That’s one of the big “a-ha” moments for me from NECC and the preparation I did for my school 2.0 presentation… We’ve got the TOOLS to really change the world. Publication of ideas has been completely disintermediated. Sitting as I am here in a hotel restaurant in Atlanta, Georgia, I’ll return to my hotel room in a few minutes and publish this for a global audience. No one is censoring this conversation. I didn’t ask anyone’s permission to write and share these ideas. Is that going to lead to problems at some point? I don’t know. At what level would you mean by asking about “problems?” Will your school district be affected by students being able to publish their voices and ideas on MySpace and YouTube? Almost certainly. Will our schools change as a result of our conversations here, and the actions we take as a result in our local communities? Definitely.

What IS change? Change comes from different thoughts, which lead to different choices and different actions. You’re reading this, and so you might be thinking about something differently. At that point, the world has already been changed, because your mind has been influenced by the ideas of another. If you act on those changed ideas, then other people may notice, and the change made in the world may have a bigger splash. You don’t have to act in order for the change to have taken place, however. A change in the perception of one human being equates to a change in the world. Generally we want to translate those perceptions into thoughts and actions, but every journey begins with a step. The prelude which has to precede that first movement is always fed by IDEAS.

In my conversation with Marco Torres today (which I recorded with permission and will share as a podcast later) he referred to the tools of digital storytelling used by his students and so many others as “tools of mass communication.” I love that name. Email is potentially a “one-to-many” communication modality, but you have to have all the email addresses before you click SEND. (Or they have to be included in a distribution list or listserv.) Email is a “one-to-finite many” communication modality.

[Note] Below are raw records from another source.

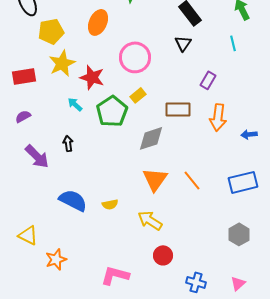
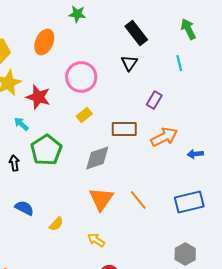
green pentagon: (112, 111) -> (46, 150), moved
orange arrow: (218, 117) -> (164, 137), turned -124
blue semicircle: (73, 200) -> (24, 208), moved, size x0.7
yellow semicircle: (110, 204) -> (56, 224), turned -35
yellow arrow: (150, 220) -> (96, 240), size x0.7

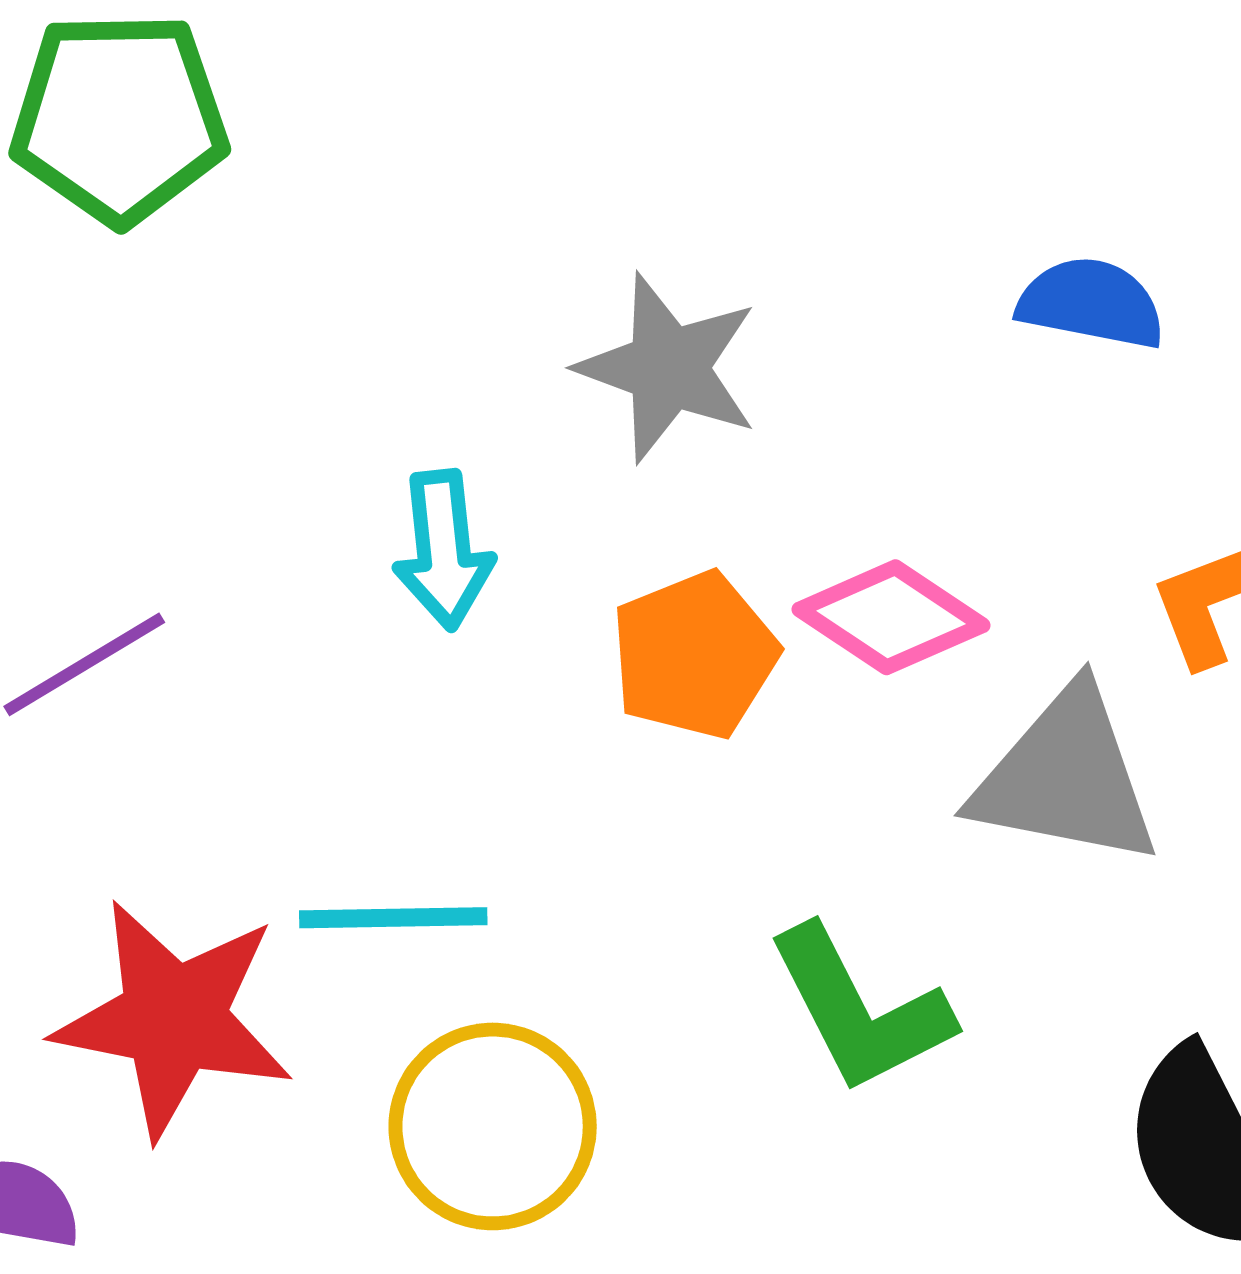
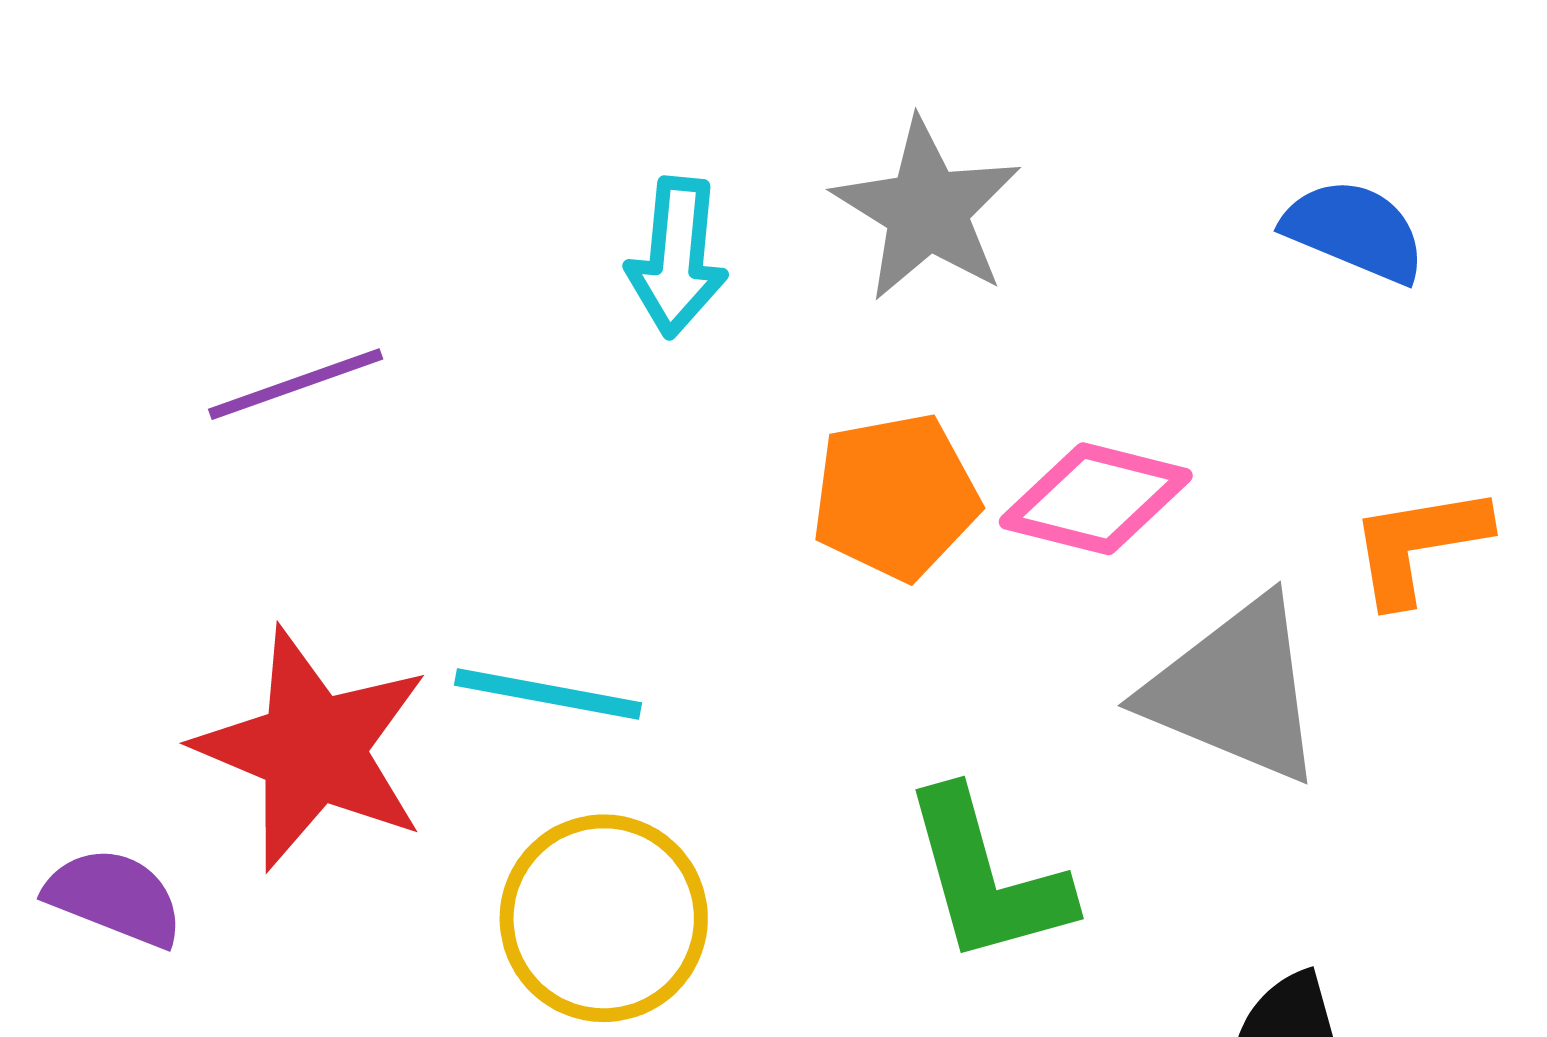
cyan arrow: (443, 550) -> (677, 257), moved
pink diamond: (891, 617) -> (1096, 499), turned -31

Blogging is different. When someone publishes ideas on a blog, they are using a “one-to-infinite many” communication modality. I have no idea how many people will read this post, or how many people will respond. The fact that a theoretically infinite number of people could respond (or more accurately I guess, an unbounded potential number of people could read and respond) is earth shattering.

Chris Walsh told me a very simple but powerful thing about landline phones and cell phones at NECC. You’d think I might have thought about this before, but I hadn’t– and maybe this idea will be new for you too. Chris’ context was the Kipp School where he taught, which provided all learners (teachers and students) with both cell phones and the expectation that they use them regularly. Chris noted:

When you call a landline phone number, you call a place. When you call a cell phone number, you call a person.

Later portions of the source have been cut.